São Paulo beschäftigt 1500 Polizisten
Erst vor kurzem hatte es zwei Entführungen in der Nähe der Schule gegeben. Das Viertel gehört zu den besseren der Stadt. Die Häuser liegen in schönen Gärten, und auf den Strassen fahren in der Sonne glänzende, gepflegte Autos.
Eines der Entführungsopfer ist an diesem Abend anwesend. Der Mann ist vor seinem Haus mit Frau und Tochter gekidnappt worden; Stunden und Stunden bangten sie eingepfercht im Kofferraum eines Autos um ihr Leben, bis sie endlich freigelassen wurden. «Letzte Woche habe ich zweimal nachts ins Bett gemacht», erzählt der etwa Fünfzigjährige; alle leiden sie noch immer unter den Nachwirkungen der Gefangennahme.
Eine Mutter meldet sich und fordert mehr Wachen an der Schule. Ein Vater will ein Gesuch an die Bürgermeisterin stellen, er verlangt eine entschiedenere Bekämpfung der Kriminalität. Und ein Dritter ruft das Publikum dazu auf, sich doch endlich gegen das Verbrechen in São Paulo zu organisieren. Die Aufrufe wirken verzweifelt, fast jeder hier weiss, dass man kaum eine Chance hat, und auf den Staat kann man in Brasilien sowieso nicht setzen.
«Draussen auf der Strasse herrscht Krieg», sagt der breitschultrige Frank Salewski. Der ehemalige Polizist aus Deutschland hat gemeinsam mit einem Compagnon eine Sicherheitsfirma aufgebaut: Verhaltens- und Fahrtraining für Führungskräfte, ihre Chauffeure und Bodyguards. Die Sicherheitsbranche in São Paulo boomt. Die Kriminalitätsrate in der Zwanzig-Millionen-Metropole ist in den vergangenen drei bis vier Jahren stetig gestiegen. Die amtliche Statistik ist niederschmetternd: Allein in den drei Monaten von Juli bis September letzten Jahres wurden im Grossraum São Paulo 2300 Menschen ermordet, gab es 78 Entführungen, 60 000 Diebstähle und Einbrüche. Rund 60 000 Mal wurde jemand überfallen; einen Drittel der Opfer traf es im Auto. Es gibt fast keine Familie, in der nicht schon einmal jemand beraubt oder überfallen wurde.
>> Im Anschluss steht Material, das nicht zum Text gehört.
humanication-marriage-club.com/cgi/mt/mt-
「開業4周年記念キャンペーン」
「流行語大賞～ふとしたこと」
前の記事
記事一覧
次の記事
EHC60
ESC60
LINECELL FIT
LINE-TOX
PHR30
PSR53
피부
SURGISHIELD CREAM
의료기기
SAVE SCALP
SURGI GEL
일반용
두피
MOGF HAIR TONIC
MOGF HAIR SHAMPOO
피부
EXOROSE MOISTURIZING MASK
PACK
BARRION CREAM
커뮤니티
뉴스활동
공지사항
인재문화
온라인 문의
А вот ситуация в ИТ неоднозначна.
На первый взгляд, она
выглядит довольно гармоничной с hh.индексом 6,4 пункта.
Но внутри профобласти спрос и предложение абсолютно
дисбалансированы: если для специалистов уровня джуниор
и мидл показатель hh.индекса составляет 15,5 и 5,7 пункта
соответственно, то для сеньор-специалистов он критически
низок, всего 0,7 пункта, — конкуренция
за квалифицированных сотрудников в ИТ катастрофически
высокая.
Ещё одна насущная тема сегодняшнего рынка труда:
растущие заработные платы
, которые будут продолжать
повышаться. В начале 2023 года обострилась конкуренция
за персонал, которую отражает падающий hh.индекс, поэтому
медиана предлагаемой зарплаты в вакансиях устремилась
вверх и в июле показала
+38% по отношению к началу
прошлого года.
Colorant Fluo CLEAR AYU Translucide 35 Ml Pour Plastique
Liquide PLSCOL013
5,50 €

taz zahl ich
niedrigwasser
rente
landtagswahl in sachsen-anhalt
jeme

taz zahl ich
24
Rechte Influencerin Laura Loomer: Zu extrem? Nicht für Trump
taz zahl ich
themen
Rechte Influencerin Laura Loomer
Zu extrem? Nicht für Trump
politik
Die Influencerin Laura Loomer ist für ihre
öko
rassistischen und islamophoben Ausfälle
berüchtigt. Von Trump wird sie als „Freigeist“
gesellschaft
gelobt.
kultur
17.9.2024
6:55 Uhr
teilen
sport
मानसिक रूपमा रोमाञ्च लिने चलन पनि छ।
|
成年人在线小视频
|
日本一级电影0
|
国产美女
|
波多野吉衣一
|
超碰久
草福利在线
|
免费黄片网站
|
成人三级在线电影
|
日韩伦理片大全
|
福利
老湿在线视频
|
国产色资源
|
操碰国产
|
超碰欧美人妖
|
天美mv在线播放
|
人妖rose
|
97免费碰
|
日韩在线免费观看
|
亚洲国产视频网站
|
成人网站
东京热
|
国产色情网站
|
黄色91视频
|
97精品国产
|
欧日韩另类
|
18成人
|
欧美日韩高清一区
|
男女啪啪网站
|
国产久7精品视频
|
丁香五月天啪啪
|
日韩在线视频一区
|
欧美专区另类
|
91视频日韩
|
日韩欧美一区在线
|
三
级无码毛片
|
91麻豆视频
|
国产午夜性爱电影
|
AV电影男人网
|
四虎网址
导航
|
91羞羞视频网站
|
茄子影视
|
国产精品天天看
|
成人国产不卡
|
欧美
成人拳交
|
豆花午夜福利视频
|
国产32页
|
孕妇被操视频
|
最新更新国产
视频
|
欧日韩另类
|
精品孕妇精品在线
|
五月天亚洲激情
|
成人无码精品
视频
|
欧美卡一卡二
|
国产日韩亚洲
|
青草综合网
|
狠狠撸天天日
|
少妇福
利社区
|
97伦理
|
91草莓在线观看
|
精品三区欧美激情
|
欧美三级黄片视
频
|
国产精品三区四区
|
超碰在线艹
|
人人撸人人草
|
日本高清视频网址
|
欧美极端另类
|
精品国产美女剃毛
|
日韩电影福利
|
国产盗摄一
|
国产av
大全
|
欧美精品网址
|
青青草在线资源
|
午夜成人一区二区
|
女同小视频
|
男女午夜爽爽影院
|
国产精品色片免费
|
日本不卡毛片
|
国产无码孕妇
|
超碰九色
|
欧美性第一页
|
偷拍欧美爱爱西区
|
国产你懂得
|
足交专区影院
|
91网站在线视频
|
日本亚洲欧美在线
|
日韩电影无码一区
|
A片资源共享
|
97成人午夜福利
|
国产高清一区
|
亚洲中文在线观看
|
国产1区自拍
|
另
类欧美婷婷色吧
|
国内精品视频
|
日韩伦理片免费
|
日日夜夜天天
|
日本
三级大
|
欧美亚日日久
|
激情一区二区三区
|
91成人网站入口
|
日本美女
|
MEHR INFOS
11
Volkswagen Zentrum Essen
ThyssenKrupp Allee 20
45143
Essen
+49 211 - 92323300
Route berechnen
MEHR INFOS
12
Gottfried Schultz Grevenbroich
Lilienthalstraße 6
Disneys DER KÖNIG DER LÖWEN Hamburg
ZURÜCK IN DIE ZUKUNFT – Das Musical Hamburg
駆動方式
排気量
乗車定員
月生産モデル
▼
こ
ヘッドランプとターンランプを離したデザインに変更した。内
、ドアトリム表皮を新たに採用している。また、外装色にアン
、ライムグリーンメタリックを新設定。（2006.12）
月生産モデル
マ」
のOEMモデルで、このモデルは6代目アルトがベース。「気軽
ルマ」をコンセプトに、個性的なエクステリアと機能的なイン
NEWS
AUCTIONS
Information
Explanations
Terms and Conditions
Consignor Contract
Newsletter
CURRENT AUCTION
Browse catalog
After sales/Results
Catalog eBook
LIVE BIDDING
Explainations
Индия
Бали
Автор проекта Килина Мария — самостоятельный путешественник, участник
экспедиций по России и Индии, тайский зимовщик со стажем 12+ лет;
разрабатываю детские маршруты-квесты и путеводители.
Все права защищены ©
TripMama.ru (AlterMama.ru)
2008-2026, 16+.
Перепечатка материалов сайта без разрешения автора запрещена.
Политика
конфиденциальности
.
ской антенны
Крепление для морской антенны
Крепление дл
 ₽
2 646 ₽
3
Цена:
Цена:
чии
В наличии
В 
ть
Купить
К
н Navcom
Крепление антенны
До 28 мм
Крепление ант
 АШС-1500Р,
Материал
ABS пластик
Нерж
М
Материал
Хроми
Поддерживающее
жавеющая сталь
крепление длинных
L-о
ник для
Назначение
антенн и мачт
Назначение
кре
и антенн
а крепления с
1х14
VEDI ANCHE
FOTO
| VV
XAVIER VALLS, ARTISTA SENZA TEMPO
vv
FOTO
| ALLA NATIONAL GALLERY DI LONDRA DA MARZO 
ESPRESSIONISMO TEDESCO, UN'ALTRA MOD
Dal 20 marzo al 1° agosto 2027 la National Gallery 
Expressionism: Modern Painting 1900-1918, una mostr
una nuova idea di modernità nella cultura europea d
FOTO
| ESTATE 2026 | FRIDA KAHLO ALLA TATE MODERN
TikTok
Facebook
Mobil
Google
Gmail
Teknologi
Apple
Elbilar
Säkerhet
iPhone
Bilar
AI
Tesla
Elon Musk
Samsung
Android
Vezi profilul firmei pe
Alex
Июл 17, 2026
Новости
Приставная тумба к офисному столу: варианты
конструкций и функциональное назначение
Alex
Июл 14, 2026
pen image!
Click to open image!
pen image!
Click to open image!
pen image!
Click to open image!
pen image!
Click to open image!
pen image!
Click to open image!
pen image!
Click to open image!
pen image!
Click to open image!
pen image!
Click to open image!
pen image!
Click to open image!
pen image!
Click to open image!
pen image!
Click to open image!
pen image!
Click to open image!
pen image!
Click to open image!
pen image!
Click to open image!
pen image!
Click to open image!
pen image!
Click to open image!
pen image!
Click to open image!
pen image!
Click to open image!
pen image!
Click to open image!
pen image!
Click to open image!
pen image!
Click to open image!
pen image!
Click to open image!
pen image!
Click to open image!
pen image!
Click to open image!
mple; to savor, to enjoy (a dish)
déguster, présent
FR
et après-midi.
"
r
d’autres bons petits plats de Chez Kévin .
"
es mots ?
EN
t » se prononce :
Alle sind betroffen – von der Hausangestellten bis zum Fernsehstar. Jede Bevölkerungsschicht zieht eine bestimmte Art von Kriminalität an, oder wenn man es ökonomisch ausdrücken will: Jeder Kriminelle schaut, wie er mit seinen Mitteln – sei das eine Pistole oder ein Fluchtfahrzeug – die beste Rendite herausholen kann. So hält das 12-jährige Mädchen eine Glasscherbe an den Hals des Fahrers, der gerade an der roten Ampel stoppt. Der Drogensüchtige klopft unmissverständlich mit seiner geraubten Pistole an die Autoscheibe. Die organisierte Bande überfällt ein Restaurant oder entscheidet sich für eine sogenannte Blitzentführung: Man steigt bei Rot in ein haltendes Auto, zwingt den Fahrer, beim nächsten Automaten Geld abzuheben, und hält ihn gefangen, um noch ein, zwei Tage seine Tageslimite auszuschöpfen.
Auch die Kriminalität unterliegt der Mode. Wurden früher Banken überfallen, gilt das mittlerweile als völlig unattraktiv. Die Finanzinstitute sind bewacht wie die Kronjuwelen der britischen Königin. «Für einen Banküberfall brauchen Sie heute mindestens 30 000 Reais (ungefähr 22 000 Franken), um ein oder zwei gestohlene Autos zu kaufen; Sie müssen einen ganzen Trupp anheuern und brauchen Leute, die Schmiere stehen. Und am Ende teilen Sie die erbeuteten 20 000 Reais durch fünf. Das lohnt sich gar nicht mehr», erklärt ein Sicherheitsexperte.
Auch Hauseinbrüche sind schwierig geworden, gilt es doch in der Regel, eine hohe Mauer zu überwinden und eine Alarmanlage auszutricksen. Ein grosser Teil der Kriminalität hat sich auf die Strasse verlagert. Wenn Häuser überfallen werden, dann meist von der Sorte Diebe, die kurz vor der Garageneinfahrt mit Waffengewalt zu einem ins Auto steigen.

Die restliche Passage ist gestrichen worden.